According to Francisco, during the pandemic, large technology companies such as Amazon, Google, Apple, and Facebook have achieved outstanding results. Technology has allowed the digitization of companies and users, which has been fundamental in this crisis.
“Technology companies that know how to do well in cybersecurity, cloud services, artificial intelligence, collaborative software, internet, health or e-commerce, among others, will be clear winners, ” Duato says.

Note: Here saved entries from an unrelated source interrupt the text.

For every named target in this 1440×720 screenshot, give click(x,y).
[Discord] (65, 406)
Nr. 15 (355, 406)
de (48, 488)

However, the tourism sector was the clear loser in this pandemic. Despite this, companies in this sector have a high potential for recovery, and because of this, experts advise keeping these assets.
“The Covid-19, among other effects, has drained the liquidity of companies. In the first instance, the CFOs have focused on preserving the cash by resorting it to officially supported financing lines, but those that have survived this first challenge are facing a new one: solvency management. “, Explains Francisco
Liquidity is the ability to meet short-term payments and is related to the proper management of cash flows. However, solvency is the ability to meet long-term payments and is related to the management of the financial structure of the company.
“The approaches tend to vary greatly depending on the size of the companies. Large companies tend to know and handle the different alternatives well. However, the Spanish SME has traditionally been financed via equity, retention of profits, and bank debt. This is an ideal moment to reopen the debate on the advisability of diversifying the sources of financing and evaluating the options available in the market based on the specific characteristics of each company. It is time to overcome the fears of opening the shareholding to investors such as private equity, which in addition to financing, provides professionalization and support in management,” reflects Francisco.
On the other hand, our Partner comments on his opinion on the role of M&A in current and future times: “As we know, seeing changes in M&A takes time and is not usually the best option when immediate problems have to be solved.” However, he indicates, “not making all these reflections on time can lead companies to situations in which the only option is to turn to opportunistic investors. With this comment I do not want to discredit the work of the funds with a distress profile, they are a good option when we are facing a special or very deteriorated situation, but avoiding reaching that point and trying to maneuver in time is a shared responsibility of the entire management team.”